**Task item:**
With pictures left out, copy exactly every line from the one containing "une liste, une durée et un approbateur. La" through the end of the material.
**** Exercise data
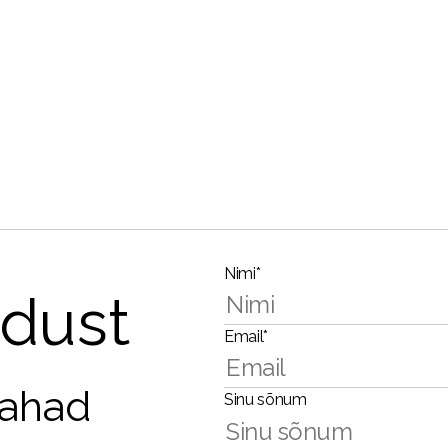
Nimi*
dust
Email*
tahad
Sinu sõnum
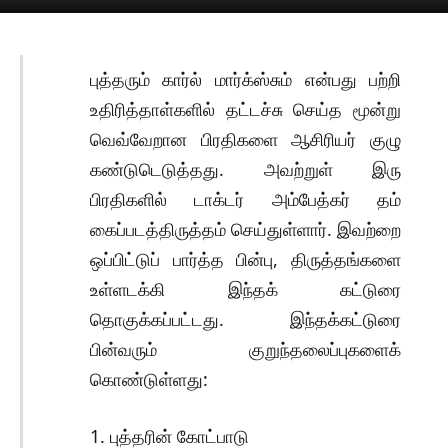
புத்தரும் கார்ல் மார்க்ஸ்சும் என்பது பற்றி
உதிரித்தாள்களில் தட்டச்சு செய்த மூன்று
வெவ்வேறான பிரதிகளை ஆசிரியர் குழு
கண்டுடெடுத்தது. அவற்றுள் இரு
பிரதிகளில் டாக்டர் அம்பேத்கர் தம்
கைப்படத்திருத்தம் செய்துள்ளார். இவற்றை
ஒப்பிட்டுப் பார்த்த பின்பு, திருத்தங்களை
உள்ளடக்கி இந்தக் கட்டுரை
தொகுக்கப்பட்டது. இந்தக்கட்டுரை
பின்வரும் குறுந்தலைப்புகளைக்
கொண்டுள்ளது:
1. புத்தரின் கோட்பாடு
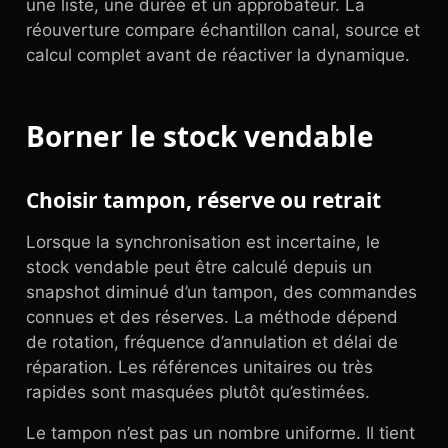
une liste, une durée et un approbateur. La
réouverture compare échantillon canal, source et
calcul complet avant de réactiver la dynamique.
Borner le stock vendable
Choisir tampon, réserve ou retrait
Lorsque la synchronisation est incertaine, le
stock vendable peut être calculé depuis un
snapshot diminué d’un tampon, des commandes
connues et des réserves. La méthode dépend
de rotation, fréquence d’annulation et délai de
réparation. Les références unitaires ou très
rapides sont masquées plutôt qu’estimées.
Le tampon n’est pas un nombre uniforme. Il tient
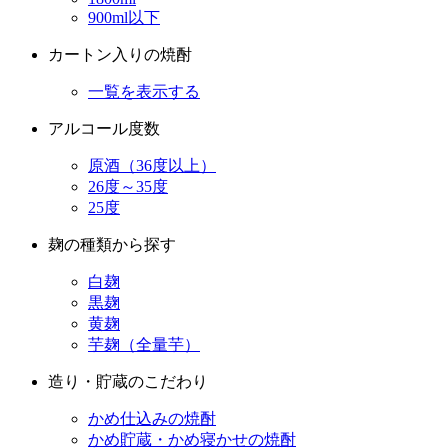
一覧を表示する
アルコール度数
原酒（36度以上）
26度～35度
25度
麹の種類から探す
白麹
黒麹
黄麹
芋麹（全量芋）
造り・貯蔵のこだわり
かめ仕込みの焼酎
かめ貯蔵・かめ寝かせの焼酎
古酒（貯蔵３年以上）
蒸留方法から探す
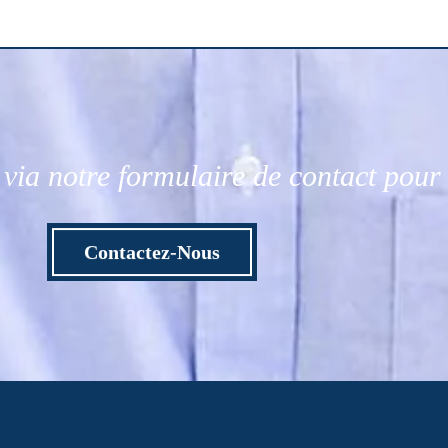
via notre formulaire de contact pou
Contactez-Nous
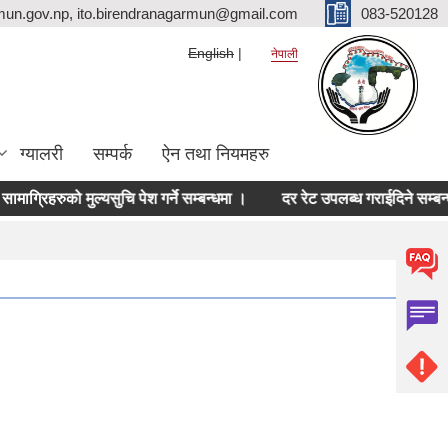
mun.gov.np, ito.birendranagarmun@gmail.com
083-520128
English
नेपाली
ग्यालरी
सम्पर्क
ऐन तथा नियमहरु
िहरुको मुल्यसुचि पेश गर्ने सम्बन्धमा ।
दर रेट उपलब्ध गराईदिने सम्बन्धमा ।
********
**Task output:**
une liste, une durée et un approbateur. La
réouverture compare échantillon canal, source et
calcul complet avant de réactiver la dynamique.
Borner le stock vendable
Choisir tampon, réserve ou retrait
Lorsque la synchronisation est incertaine, le
stock vendable peut être calculé depuis un
snapshot diminué d’un tampon, des commandes
connues et des réserves. La méthode dépend
de rotation, fréquence d’annulation et délai de
réparation. Les références unitaires ou très
rapides sont masquées plutôt qu’estimées.
Le tampon n’est pas un nombre uniforme. Il tient
一覧を表示する
アルコール度数
原酒（36度以上）
26度～35度
25度
麹の種類から探す
白麹
黒麹
黄麹
芋麹（全量芋）
造り・貯蔵のこだわり
かめ仕込みの焼酎
かめ貯蔵・かめ寝かせの焼酎
古酒（貯蔵３年以上）
蒸留方法から探す
via notre formulaire de contact pou
Contactez-Nous
mun.gov.np, ito.birendranagarmun@gmail.com
083-520128
English
नेपाली
ग्यालरी
सम्पर्क
ऐन तथा नियमहरु
िहरुको मुल्यसुचि पेश गर्ने सम्बन्धमा ।
दर रेट उपलब्ध गराईदिने सम्बन्धमा ।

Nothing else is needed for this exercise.